The situation on the Greek islands is fragile. Due to their small size reception capacities are limited. Already now the centres are dramatically overcrowded. An increase to a few hundred arrivals per day would bring them to collapse within weeks, forcing Greek authorities to bring large numbers of people quickly to the main land which would likely trigger even higher numbers of arrivals. More and more people would try to make their way though the Balkans towards central Europe. Pictures of human suffering, police brutality, and marching migrants would make it back on European TV screens. A sense of loss of control would again spread. There is no plan for such a situation which, given rising numbers of arrivals, appears ever more likely.

For Greece and the EU as a whole it is crucial that it will not come to this. For this the Greek authorities, supported by other EU member states, would need to establish decent camp conditions and a system delivering 2nd instance decisions within two months (how this is possible is shown by the Netherlands). Those with a negative decision would need to be sent back to Turkey. To assure that they are treated according to international standards a joint monitoring mechanism with Turkey should be established.

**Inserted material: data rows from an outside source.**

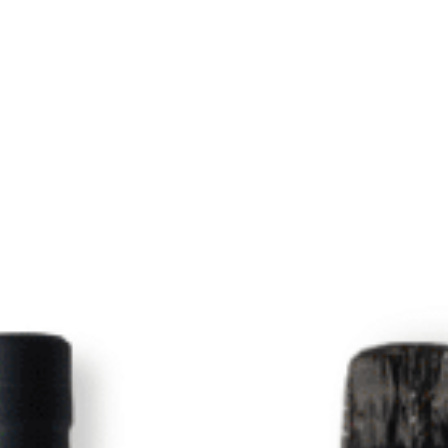
DESTILADOS
or Tiffin Tea 75Cl
6,01
€
IGIC incl.
L CARRITO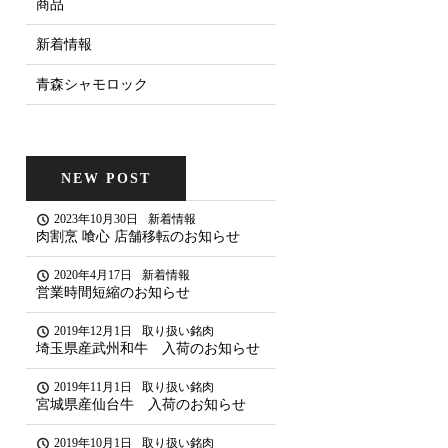
商品
新着情報
青森シャモロック
NEW POST
2023年10月30日
新着情報
肉割烹 喰心 店舗移転のお知らせ
2020年4月17日
新着情報
営業時間短縮のお知らせ
2019年12月1日
取り扱い銘肉
埼玉県産武州和牛 入荷のお知らせ
2019年11月1日
取り扱い銘肉
宮城県産仙台牛 入荷のお知らせ
2019年10月1日
取り扱い銘肉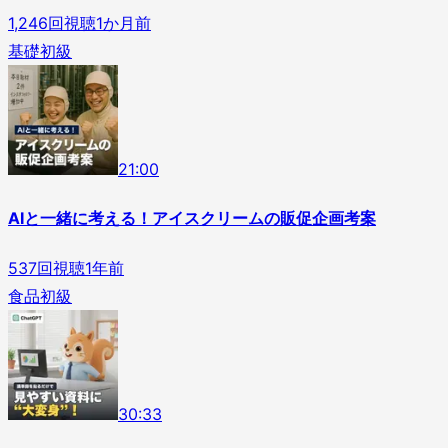
1,246
回視聴
1か月前
基礎
初級
2
1
:
00
AIと一緒に考える！アイスクリームの販促企画考案
537
回視聴
1年前
食品
初級
3
0
:
33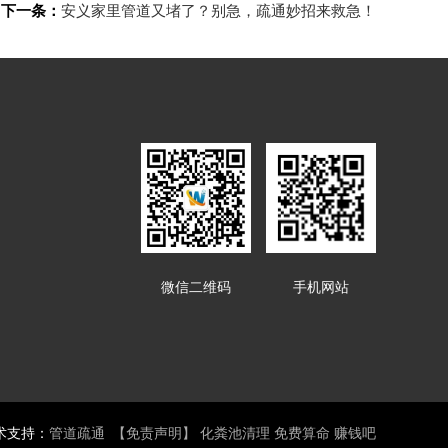
下一条：
安义家里管道又堵了？别急，疏通妙招来救急！
微信二维码
手机网站
术支持：
管道疏通
【免责声明】
化粪池清理
免费算命
赚钱吧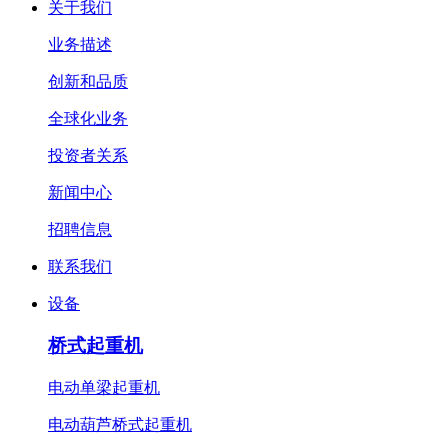
关于我们
业务描述
创新和品质
全球化业务
投资者关系
新闻中心
招聘信息
联系我们
设备
桥式起重机
电动单梁起重机
电动葫芦桥式起重机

With more than 87,000 asylum applications pending by the end of 2019, Greece will not be able to cope with this challenge if left alone. It urgently needs support of experienced asylum authorities of other EU member states for planning and implementation.

These measures would stablise the situation and again reduce the numbers of those crossing. In turn, EU member states should make good on their promise to resettle refugees directly from Turkey on a voluntary basis. The 24,000 that have been resettled so far show that this can be done. But far more need to be resettled. Interested EU member states can do this gradually. A target of 50,000 for the coming 12 months would be a good start.